Die Parteien stritten nun darüber, ob die abgegebene Unterlassungserklärung für einzelne Arzneimittel auch eine Unterlassung für alle anderen Arzneimittel umfasst, oder ob bezüglich der nicht in der Unterlassungserklärung enthaltenen Arzneimittel eine Wiederholungsgefahr besteht, weil diese nicht von der Unterlassungserklärung erfasst sind. Dies würde dann weitere Unterlassungsansprüche der Antragstellerin auslösen. Ferner rügte die Antragsgegnerin, dass das erstinstanzlich zuständige Gericht die Anträge fehlerhaft ausgelegt habe und gegen zivilprozessuale Grundsätze verstoßen habe.
Urteil
Das Kammergericht Berlin wies die Berufung der Antragsgegnerin zurück und folgte den Feststellungen des Landgerichts Berlin. Einen Verstoß gegen zivilprozessuale Grundsätze stellt das KG Berlin ebenfalls nicht fest.
Insbesondere hat das Landgericht nicht gegen § 308 Abs. 1 ZPO verstoßen und sich an die Anträge der Parteien gehalten. Der Beschluss des Landgerichts ist inhaltlich kongruent zu den zuletzt gestellten Antrag des Antragstellers. Dass es zwischenzeitlich zu Antragsänderungen kam, ist unbeachtlich. Entscheidend ist allein der zuletzt gestellte Antrag.

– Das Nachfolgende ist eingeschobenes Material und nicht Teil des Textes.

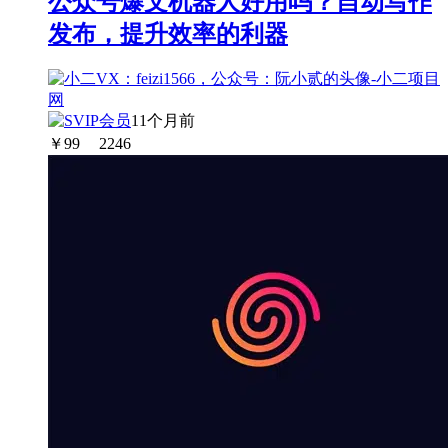
公众号爆文机器人好用吗？自动写作
发布，提升效率的利器
11个月前
￥
99
2246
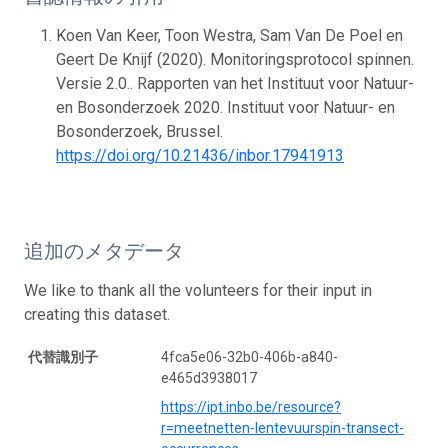
Koen Van Keer, Toon Westra, Sam Van De Poel en
Geert De Knijf (2020). Monitoringsprotocol spinnen.
Versie 2.0.. Rapporten van het Instituut voor Natuur-
en Bosonderzoek 2020. Instituut voor Natuur- en
Bosonderzoek, Brussel.
https://doi.org/10.21436/inbor.17941913
追加のメタデータ
We like to thank all the volunteers for their input in
creating this dataset.
代替識別子
4fca5e06-32b0-406b-a840-
e465d3938017
https://ipt.inbo.be/resource?
r=meetnetten-lentevuurspin-transect-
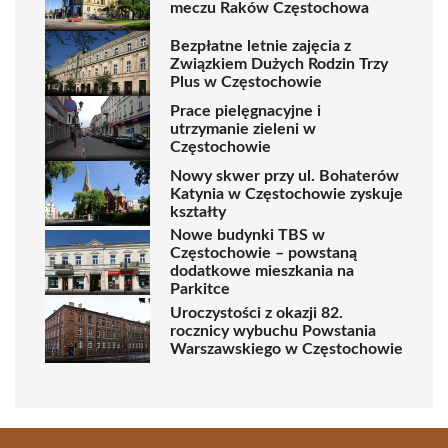
meczu Raków Częstochowa
Bezpłatne letnie zajęcia z
Związkiem Dużych Rodzin Trzy
Plus w Częstochowie
Prace pielęgnacyjne i
utrzymanie zieleni w
Częstochowie
Nowy skwer przy ul. Bohaterów
Katynia w Częstochowie zyskuje
kształty
Nowe budynki TBS w
Częstochowie – powstaną
dodatkowe mieszkania na
Parkitce
Uroczystości z okazji 82.
rocznicy wybuchu Powstania
Warszawskiego w Częstochowie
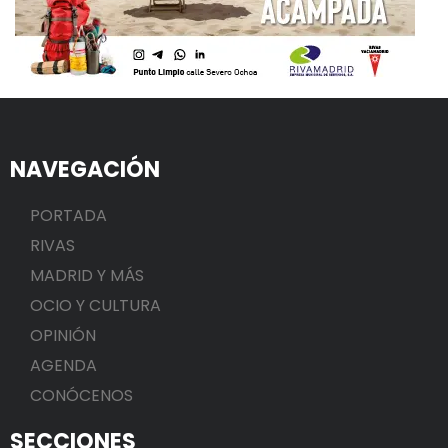
NAVEGACIÓN
PORTADA
RIVAS
MADRID Y MÁS
OCIO Y CULTURA
OPINIÓN
AGENDA
CONÓCENOS
SECCIONES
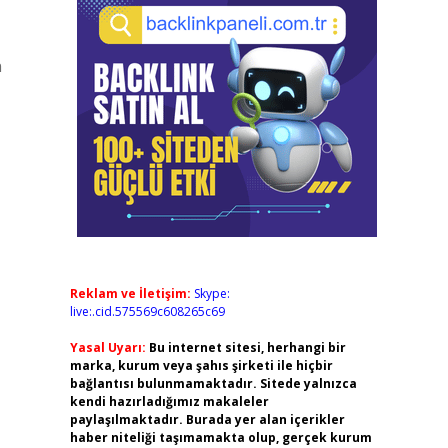
n
Reklam ve İletişim:
Skype:
live:.cid.575569c608265c69
Yasal Uyarı:
Bu internet sitesi, herhangi bir
marka, kurum veya şahıs şirketi ile hiçbir
bağlantısı bulunmamaktadır. Sitede yalnızca
kendi hazırladığımız makaleler
paylaşılmaktadır. Burada yer alan içerikler
haber niteliği taşımamakta olup, gerçek kurum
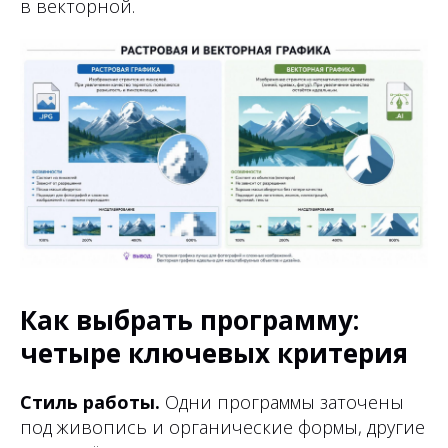
в векторной.
Как выбрать программу:
четыре ключевых критерия
Стиль работы.
Одни программы заточены
под живопись и органические формы, другие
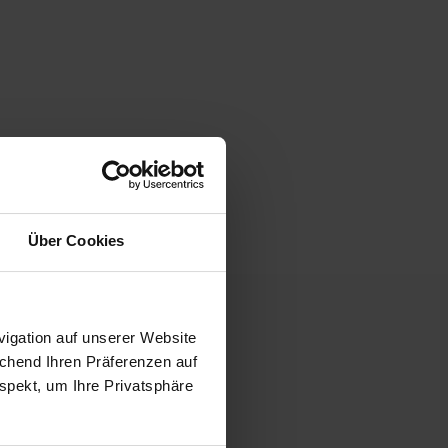
Über Cookies
igation auf unserer Website
G
echend Ihren Präferenzen auf
spekt, um Ihre Privatsphäre
en Gästen ein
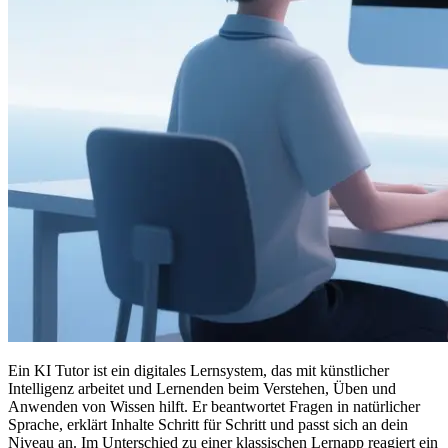
Ein KI Tutor ist ein digitales Lernsystem, das mit künstlicher
Intelligenz arbeitet und Lernenden beim Verstehen, Üben und
Anwenden von Wissen hilft. Er beantwortet Fragen in natürlicher
Sprache, erklärt Inhalte Schritt für Schritt und passt sich an dein
Niveau an. Im Unterschied zu einer klassischen Lernapp reagiert ein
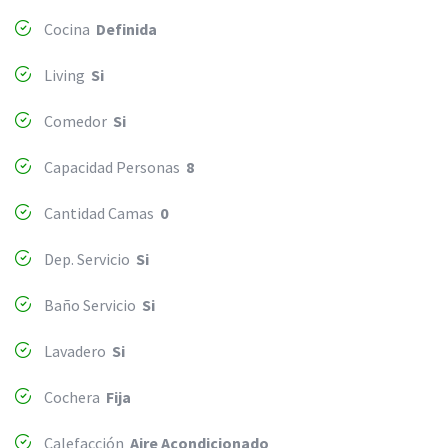
Cocina
Definida
Living
Si
Comedor
Si
Capacidad Personas
8
Cantidad Camas
0
Dep. Servicio
Si
Baño Servicio
Si
Lavadero
Si
Cochera
Fija
Calefacción
Aire Acondicionado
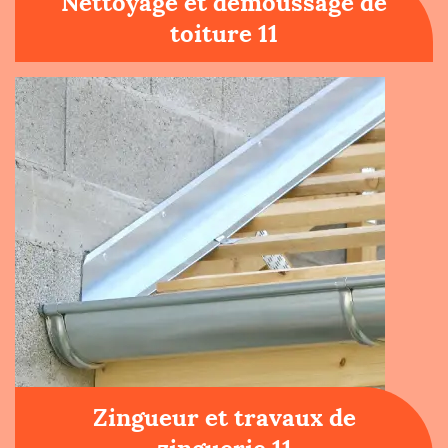
Nettoyage et démoussage de
toiture 11
Zingueur et travaux de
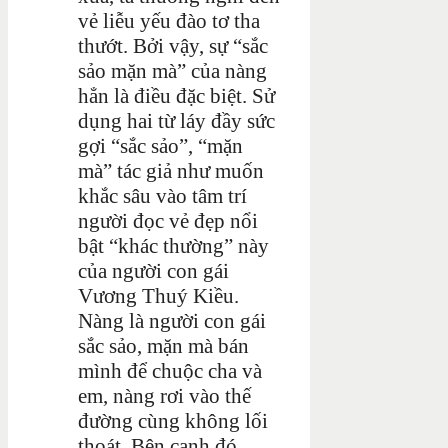
vẻ liễu yếu đào tơ tha
thướt. Bởi vậy, sự “sắc
sảo mặn mà” của nàng
hẳn là điều đặc biệt. Sử
dụng hai từ láy đầy sức
gợi “sắc sảo”, “mặn
mà” tác giả như muốn
khắc sâu vào tâm trí
người đọc vẻ đẹp nổi
bật “khác thường” này
của người con gái
Vương Thuý Kiều.
Nàng là người con gái
sắc sảo, mặn mà bán
mình để chuộc cha và
em, nàng rơi vào thế
đường cùng không lối
thoát. Bên cạnh đó,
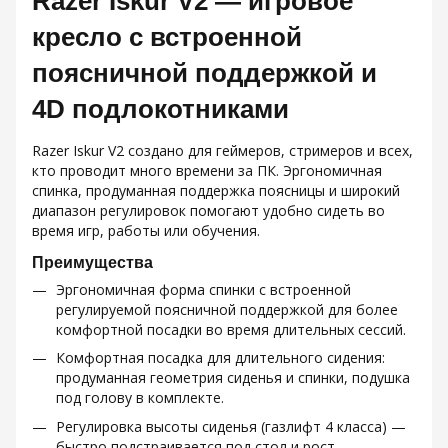
Razer Iskur V2 — игровое
кресло с встроенной
поясничной поддержкой и
4D подлокотниками
Razer Iskur V2 создано для геймеров, стримеров и всех,
кто проводит много времени за ПК. Эргономичная
спинка, продуманная поддержка поясницы и широкий
диапазон регулировок помогают удобно сидеть во
время игр, работы или обучения.
Преимущества
Эргономичная форма спинки с встроенной
регулируемой поясничной поддержкой для более
комфортной посадки во время длительных сессий.
Комфортная посадка для длительного сидения:
продуманная геометрия сиденья и спинки, подушка
под голову в комплекте.
Регулировка высоты сиденья (газлифт 4 класса) —
быстро подстраивается под стол и рост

Das landgerichtliche Verbot entsprach auch der Antragsbegründung, wonach das Verbot der wettbewerbswidrigen Werbung auch auf andere Arzneimittel zu erstrecken. Das Kammergericht Berlin bestätigte die Ansicht der Vorinstanz, wonach eine eingeschränkte Unterwerfungserklärung die Wiederholungsgefahr für nicht enthaltene Produkte nicht ausgeräumt wird.
Aufgrund der Besonderheiten bei der Werbung mit Arzneimitteln ist ein wettbewerbsrechtlicher Verstoß in Bezug auf die benannten Arzneimittel Maaloxan und Nagel Batrafen und ein sonstiger wettbewerbsrechtlicher Verstoß wegen eines sonstigen Arzneimittels als kerngleich zu bewerten.
Hieraus resultiert, dass ein Unterlassungsanspruch aufgrund der Wiederholungsgefahr sich nicht auf die namentlich in der Werbung benannten Arzneimittel Maaloxan und Nagel Batrafen beschränkt. Vielmehr umfasst dieser auch alle anderen Arzneimittel. Durch die Unterwerfung ist die Wiederholungsgefahr nur bezüglich der beiden aufgeführten Arzneimittel entfallen. Der Unterlassungsanspruch des Antragstellers besteht mithin für alle anderen Medikamente unverändert fort.
Fazit
Das KG Berlin hat mit dieser Entscheidung die Besonderheiten bei Arzneimitteln zutreffend berücksichtigt und die Anforderungen an eine Unterlassungserklärung konkretisiert. Entscheidend hierbei ist, möglichst alle Verhaltensweisen oder Produkte zu erfassen, die unterlassen werden sollen. Nur so lässt sich die Wiederholungsgefahr ausschließen. Werden nur einzelne Verhaltensweisen oder Produkte bezeichnet, besteht die Gefahr auf Unterlassung auch in Bezug auf andere kerngleiche Verhaltensweisen oder Produkte in Anspruch genommen zu werden.